Lipid-protein interactions in rat renal subcellular membranes: a biophysical and biochemical study

The phase behavior of plasma membrane (PM), endoplasmic reticulum (ER), and nuclear membranes (NM) isolated from adult rat papillary cells was studied using the molecular probe Laurdan. The steady-state fluorescence data analysis was correlated with the lipid composition obtained by biochemical assays. The comparison between intact membranes and protein-free reconstituted vesicles using the whole lipid extract shows the essential role of proteins on the temperature response of natural membranes.
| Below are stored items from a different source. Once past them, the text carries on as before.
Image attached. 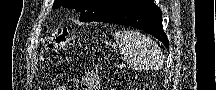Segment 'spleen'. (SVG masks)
I'll list each match as a JSON object with an SVG mask.
<instances>
[{
  "label": "spleen",
  "mask_w": 216,
  "mask_h": 90,
  "mask_svg": "<svg viewBox=\"0 0 216 90\" xmlns=\"http://www.w3.org/2000/svg\"><path fill=\"white\" fill-rule=\"evenodd\" d=\"M114 40L120 48L122 60L132 70H151L160 64L161 50L146 34L123 30L114 34Z\"/></svg>",
  "instance_id": "3e777b00"
}]
</instances>
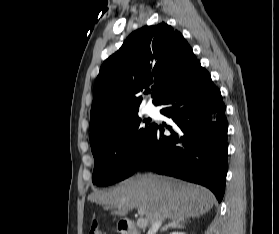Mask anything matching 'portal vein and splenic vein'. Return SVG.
Instances as JSON below:
<instances>
[{"label":"portal vein and splenic vein","mask_w":279,"mask_h":234,"mask_svg":"<svg viewBox=\"0 0 279 234\" xmlns=\"http://www.w3.org/2000/svg\"><path fill=\"white\" fill-rule=\"evenodd\" d=\"M138 213H139L140 215H144V211H143L142 209H138ZM147 224H148V221H147L145 218H143V217H141V218H139V219L137 220V225H138V227H140V228L146 227Z\"/></svg>","instance_id":"18ae733b"}]
</instances>
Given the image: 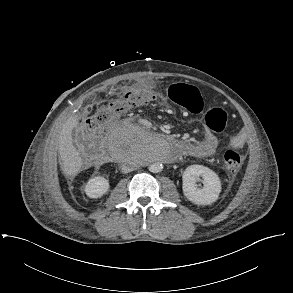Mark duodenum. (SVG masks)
<instances>
[{
  "label": "duodenum",
  "mask_w": 293,
  "mask_h": 293,
  "mask_svg": "<svg viewBox=\"0 0 293 293\" xmlns=\"http://www.w3.org/2000/svg\"><path fill=\"white\" fill-rule=\"evenodd\" d=\"M161 136L165 139H167L170 144L172 145V148L174 149V152L175 154L177 155L178 153L180 154H184L188 151L189 149V144L180 140V139H177L173 136H166V135H163L161 134ZM113 158H116L117 157V154L116 153H113L112 155ZM177 159V156H174V157H171V158H167L166 161L167 162H174L176 161Z\"/></svg>",
  "instance_id": "410a0bca"
}]
</instances>
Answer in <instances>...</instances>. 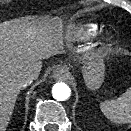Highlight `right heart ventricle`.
Segmentation results:
<instances>
[{"label": "right heart ventricle", "mask_w": 131, "mask_h": 131, "mask_svg": "<svg viewBox=\"0 0 131 131\" xmlns=\"http://www.w3.org/2000/svg\"><path fill=\"white\" fill-rule=\"evenodd\" d=\"M98 32V26L95 24H88L85 27L81 29H77L73 31V36L74 37H93L97 34Z\"/></svg>", "instance_id": "obj_1"}]
</instances>
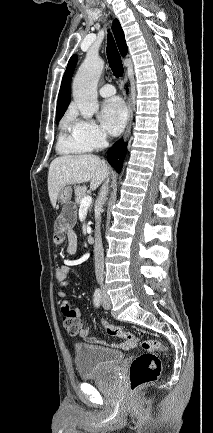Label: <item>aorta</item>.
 <instances>
[{
    "label": "aorta",
    "instance_id": "762f6f07",
    "mask_svg": "<svg viewBox=\"0 0 213 433\" xmlns=\"http://www.w3.org/2000/svg\"><path fill=\"white\" fill-rule=\"evenodd\" d=\"M104 68V61L96 54L88 53L73 81V98L85 119H91L98 111L97 83Z\"/></svg>",
    "mask_w": 213,
    "mask_h": 433
}]
</instances>
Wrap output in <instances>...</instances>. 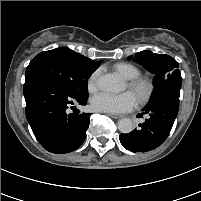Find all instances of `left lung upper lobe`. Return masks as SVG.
Listing matches in <instances>:
<instances>
[{"label": "left lung upper lobe", "instance_id": "1", "mask_svg": "<svg viewBox=\"0 0 201 201\" xmlns=\"http://www.w3.org/2000/svg\"><path fill=\"white\" fill-rule=\"evenodd\" d=\"M133 61L143 65L149 72L155 75L154 92L151 101L167 92L180 94L182 77L178 69V62L174 58L166 54L142 51L136 53Z\"/></svg>", "mask_w": 201, "mask_h": 201}]
</instances>
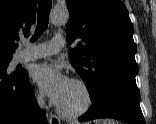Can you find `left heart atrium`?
<instances>
[{
    "label": "left heart atrium",
    "instance_id": "obj_1",
    "mask_svg": "<svg viewBox=\"0 0 156 124\" xmlns=\"http://www.w3.org/2000/svg\"><path fill=\"white\" fill-rule=\"evenodd\" d=\"M33 80L40 85L55 104H59L71 84L69 77L56 66L40 64L35 67Z\"/></svg>",
    "mask_w": 156,
    "mask_h": 124
}]
</instances>
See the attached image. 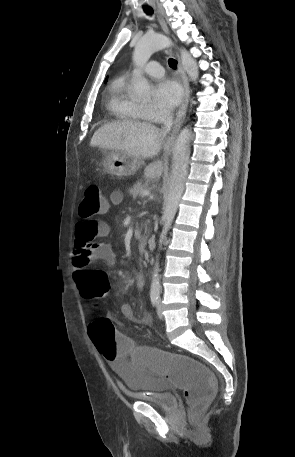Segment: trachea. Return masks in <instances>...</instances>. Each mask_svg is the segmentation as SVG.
I'll list each match as a JSON object with an SVG mask.
<instances>
[{
	"label": "trachea",
	"instance_id": "trachea-1",
	"mask_svg": "<svg viewBox=\"0 0 295 457\" xmlns=\"http://www.w3.org/2000/svg\"><path fill=\"white\" fill-rule=\"evenodd\" d=\"M144 11H145V13H146L147 15H151V14H152V10L145 9ZM168 62H169V66H170L171 68L176 69V67H177V61H176L175 59L170 58V59L168 60Z\"/></svg>",
	"mask_w": 295,
	"mask_h": 457
}]
</instances>
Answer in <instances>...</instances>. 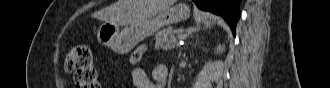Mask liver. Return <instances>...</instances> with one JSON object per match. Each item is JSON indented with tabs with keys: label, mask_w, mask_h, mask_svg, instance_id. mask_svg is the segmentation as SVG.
<instances>
[{
	"label": "liver",
	"mask_w": 330,
	"mask_h": 88,
	"mask_svg": "<svg viewBox=\"0 0 330 88\" xmlns=\"http://www.w3.org/2000/svg\"><path fill=\"white\" fill-rule=\"evenodd\" d=\"M175 0H118L101 13V19L117 25H131L156 16Z\"/></svg>",
	"instance_id": "1"
}]
</instances>
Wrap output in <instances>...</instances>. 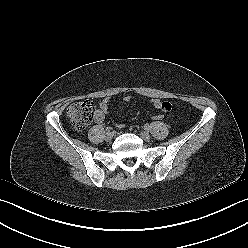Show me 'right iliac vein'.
Instances as JSON below:
<instances>
[{"label":"right iliac vein","mask_w":248,"mask_h":248,"mask_svg":"<svg viewBox=\"0 0 248 248\" xmlns=\"http://www.w3.org/2000/svg\"><path fill=\"white\" fill-rule=\"evenodd\" d=\"M112 138H113V133L112 132H107L106 135H105V139L107 141H110V140H112Z\"/></svg>","instance_id":"obj_1"}]
</instances>
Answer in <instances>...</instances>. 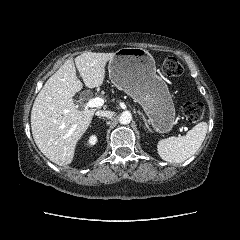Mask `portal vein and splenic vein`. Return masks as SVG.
<instances>
[{"instance_id": "1", "label": "portal vein and splenic vein", "mask_w": 240, "mask_h": 240, "mask_svg": "<svg viewBox=\"0 0 240 240\" xmlns=\"http://www.w3.org/2000/svg\"><path fill=\"white\" fill-rule=\"evenodd\" d=\"M104 104V100L100 97L90 99L85 105V108H95L100 107ZM188 128L185 126L180 127V132H187Z\"/></svg>"}]
</instances>
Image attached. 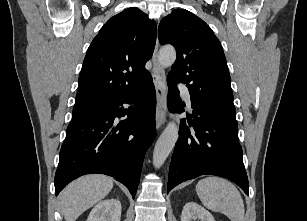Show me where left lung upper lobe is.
Instances as JSON below:
<instances>
[{
  "label": "left lung upper lobe",
  "instance_id": "1",
  "mask_svg": "<svg viewBox=\"0 0 307 221\" xmlns=\"http://www.w3.org/2000/svg\"><path fill=\"white\" fill-rule=\"evenodd\" d=\"M159 41L177 52L168 78L186 83L191 100L237 123L230 74L211 28L187 10H174L159 24Z\"/></svg>",
  "mask_w": 307,
  "mask_h": 221
}]
</instances>
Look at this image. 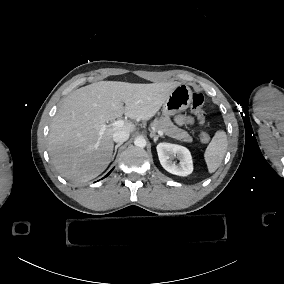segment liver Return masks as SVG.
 <instances>
[{"mask_svg": "<svg viewBox=\"0 0 284 284\" xmlns=\"http://www.w3.org/2000/svg\"><path fill=\"white\" fill-rule=\"evenodd\" d=\"M180 84L100 81L72 92L50 126L48 151L55 169L73 181L96 178L111 161L113 134L135 130L134 124L126 123L122 127H107L100 136L102 125L123 114L130 119L149 120Z\"/></svg>", "mask_w": 284, "mask_h": 284, "instance_id": "obj_1", "label": "liver"}]
</instances>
The phospholipid (PL) and cholesterol (Cho) content was measured in the three membrane fractions, the PL/Cho molar ratio being between 1.5 and 1.9. However, Laurdan's parameters in NM show a fluid phase state pattern even at low temperature (5 degrees C), with a restricted dipole relaxation in comparison with that displayed in liquid crystalline phase state lipid model membranes. PM and ER are in a gel-like state at temperatures below 20 degrees C, showing increasing dipole relaxation with temperature. The curved fits obtained are characteristic of cholesterol-enriched membranes. The distinctive phase behavior of nuclear membranes vanishes when proteins are extracted. However, relaxation is still faster in this fraction, which correlates with the native lipid composition. NM has the lowest percentage of phosphatidylinositol and sphingomyelin-the latter being a highly saturated phospholipid- and the highest percentage of phosphatidylcholine and phosphatidylethanolamine (PE), nuclear PE being enriched in arachidonic acid. All these changes agree with the higher fluidity of NM compared with ER or PM in the conditions assayed.